> Assigned task
With the images omitted, return all of the entries exactly as they stand.

┄┄┄┄┄┄

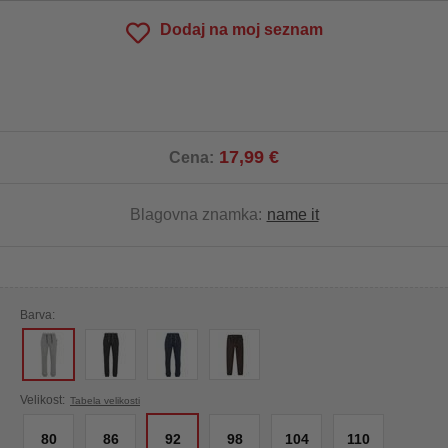
Dodaj na moj seznam
17,99 €
Cena:
Blagovna znamka:
name it
Barva:
Velikost:
Tabela velikosti
80
86
92
98
104
110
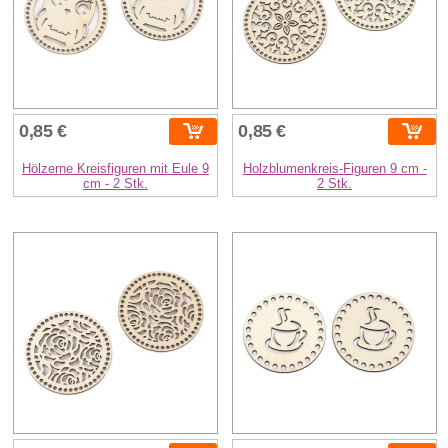
0,85 €
0,85 €
Hölzerne Kreisfiguren mit Eule 9
Holzblumenkreis-Figuren 9 cm -
cm - 2 Stk.
2 Stk.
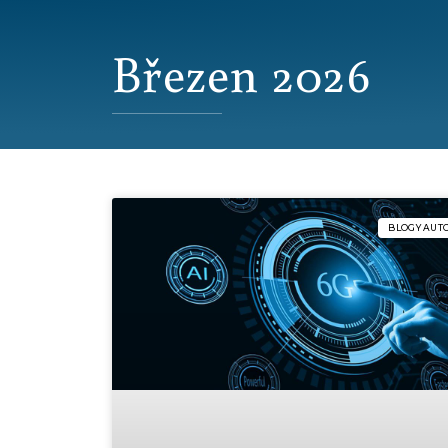
Březen 2026
BLOGY AUT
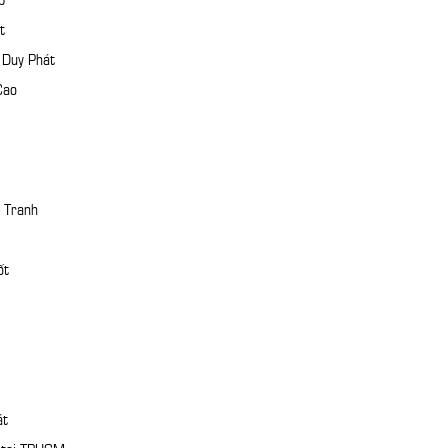
t
 Duy Phát
Cao
 Tranh
ốt
át
n tại TPHCM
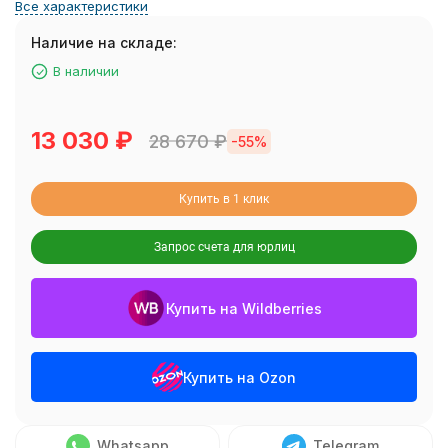
Все характеристики
Наличие на складе:
В наличии
13 030
₽
28 670
₽
-55%
Купить в 1 клик
Запрос счета для юрлиц
Купить на Wildberries
Купить на Ozon
Whatsapp
Telegram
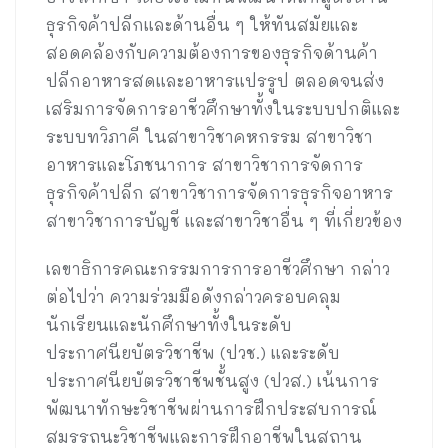
ธุรกิจค้าปลีกและด้านอื่น ๆ ให้ทันสมัยและ
สอดคล้องกับความต้องการของธุรกิจด้านค้า
ปลีกอาหารสดและอาหารแปรรูป ตลอดจนส่ง
เสริมการจัดการอาชีวศึกษาทั้งในระบบปกติและ
ระบบทวิภาคี ในสาขาวิชาคหกรรม สาขาวิชา
อาหารและโภชนาการ สาขาวิชาการจัดการ
ธุรกิจค้าปลีก สาขาวิชาการจัดการธุรกิจอาหาร
สาขาวิชาการบัญชี และสาขาวิชาอื่น ๆ ที่เกี่ยวข้อง
เลขาธิการคณะกรรมการการอาชีวศึกษา กล่าว
ต่อไปว่า ความร่วมมือดังกล่าวครอบคลุม
นักเรียนและนักศึกษาทั้งในระดับ
ประกาศนียบัตรวิชาชีพ (ปวช.) และระดับ
ประกาศนียบัตรวิชาชีพชั้นสูง (ปวส.) เน้นการ
พัฒนาทักษะวิชาชีพผ่านการฝึกประสบการณ์
สมรรถนะวิชาชีพและการฝึกอาชีพในสถาน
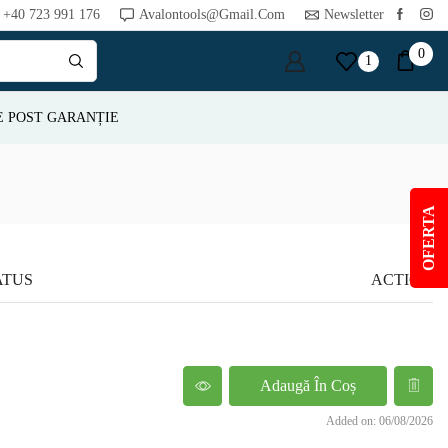
+40 723 991 176
Avalontools@gmail.com
Newsletter
0
1
E POST GARANȚIE
OFERTA
ATUS
ACTION
Adaugă În Coș
Added on: 06/08/2026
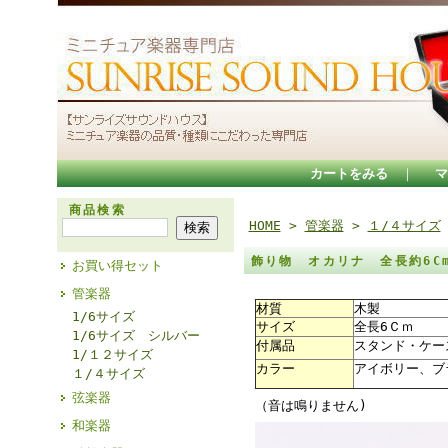
カートをみる
｜
マ
商品検索
HOME
>
管楽器
>
１/４サイズ
飾り物 オカリナ 全長約6C
お買い得セット
管楽器
材質
木製
1/6サイズ
サイズ
全長6Ｃｍ
1/6サイズ シルバー
付属品
スタンド・ケー
1/１２サイズ
カラー
アイボリー、ブ
１/４サイズ
弦楽器
（音は鳴りません)
和楽器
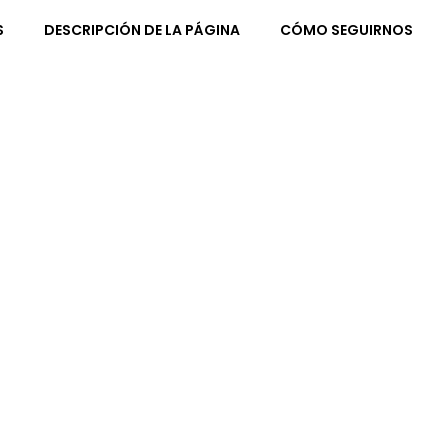
S
DESCRIPCIÓN DE LA PÁGINA
CÓMO SEGUIRNOS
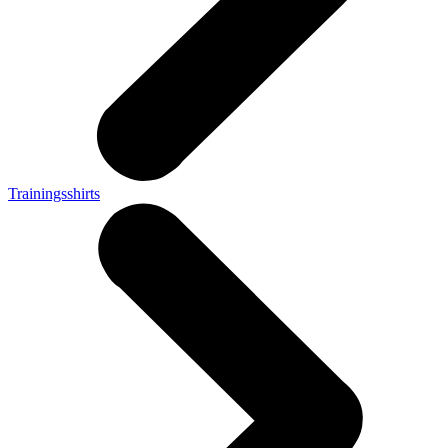
Trainingsshirts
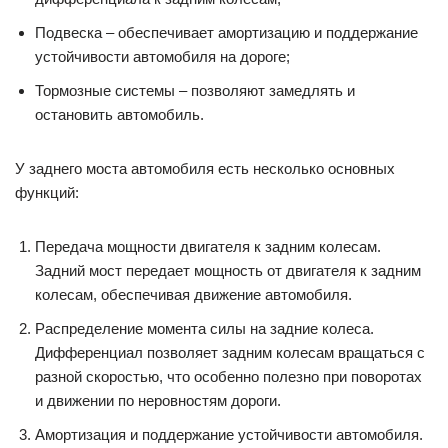
Подвеска – обеспечивает амортизацию и поддержание
устойчивости автомобиля на дороге;
Тормозные системы – позволяют замедлять и
остановить автомобиль.
У заднего моста автомобиля есть несколько основных
функций:
Передача мощности двигателя к задним колесам.
Задний мост передает мощность от двигателя к задним
колесам, обеспечивая движение автомобиля.
Распределение момента силы на задние колеса.
Дифференциал позволяет задним колесам вращаться с
разной скоростью, что особенно полезно при поворотах
и движении по неровностям дороги.
Амортизация и поддержание устойчивости автомобиля.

┄┄┄┄┄┄

> Output
Dodaj na moj seznam
17,99 €
Cena:
Blagovna znamka:
name it
Barva:
Velikost:
Tabela velikosti
80
86
92
98
104
110
0,85 €
0,85 €
Hölzerne Kreisfiguren mit Eule 9
Holzblumenkreis-Figuren 9 cm -
cm - 2 Stk.
2 Stk.
Březen 2026
BLOGY AUT
t
 Duy Phát
Cao
 Tranh
ốt
át
n tại TPHCM
Все характеристики
Наличие на складе:
В наличии
13 030
₽
28 670
₽
-55%
Купить в 1 клик
Запрос счета для юрлиц
Купить на Wildberries
Купить на Ozon
Whatsapp
Telegram
ธุรกิจค้าปลีกและด้านอื่น ๆ ให้ทันสมัยและ
สอดคล้องกับความต้องการของธุรกิจด้านค้า
ปลีกอาหารสดและอาหารแปรรูป ตลอดจนส่ง
เสริมการจัดการอาชีวศึกษาทั้งในระบบปกติและ
ระบบทวิภาคี ในสาขาวิชาคหกรรม สาขาวิชา
อาหารและโภชนาการ สาขาวิชาการจัดการ
ธุรกิจค้าปลีก สาขาวิชาการจัดการธุรกิจอาหาร
สาขาวิชาการบัญชี และสาขาวิชาอื่น ๆ ที่เกี่ยวข้อง
เลขาธิการคณะกรรมการการอาชีวศึกษา กล่าว
ต่อไปว่า ความร่วมมือดังกล่าวครอบคลุม
นักเรียนและนักศึกษาทั้งในระดับ
ประกาศนียบัตรวิชาชีพ (ปวช.) และระดับ
ประกาศนียบัตรวิชาชีพชั้นสูง (ปวส.) เน้นการ
พัฒนาทักษะวิชาชีพผ่านการฝึกประสบการณ์
สมรรถนะวิชาชีพและการฝึกอาชีพในสถาน
+40 723 991 176
Avalontools@gmail.com
Newsletter
0
1
E POST GARANȚIE
OFERTA
ATUS
ACTION
Adaugă În Coș
Added on: 06/08/2026
カートをみる
｜
マ
商品検索
HOME
>
管楽器
>
１/４サイズ
飾り物 オカリナ 全長約6C
お買い得セット
管楽器
材質
木製
1/6サイズ
サイズ
全長6Ｃｍ
1/6サイズ シルバー
付属品
スタンド・ケー
1/１２サイズ
カラー
アイボリー、ブ
１/４サイズ
弦楽器
（音は鳴りません)
和楽器
S
DESCRIPCIÓN DE LA PÁGINA
CÓMO SEGUIRNOS
Trainingsshirts
Подвеска – обеспечивает амортизацию и поддержание
устойчивости автомобиля на дороге;
Тормозные системы – позволяют замедлять и
остановить автомобиль.
У заднего моста автомобиля есть несколько основных
функций:
Передача мощности двигателя к задним колесам.
Задний мост передает мощность от двигателя к задним
колесам, обеспечивая движение автомобиля.
Распределение момента силы на задние колеса.
Дифференциал позволяет задним колесам вращаться с
разной скоростью, что особенно полезно при поворотах
и движении по неровностям дороги.
Амортизация и поддержание устойчивости автомобиля.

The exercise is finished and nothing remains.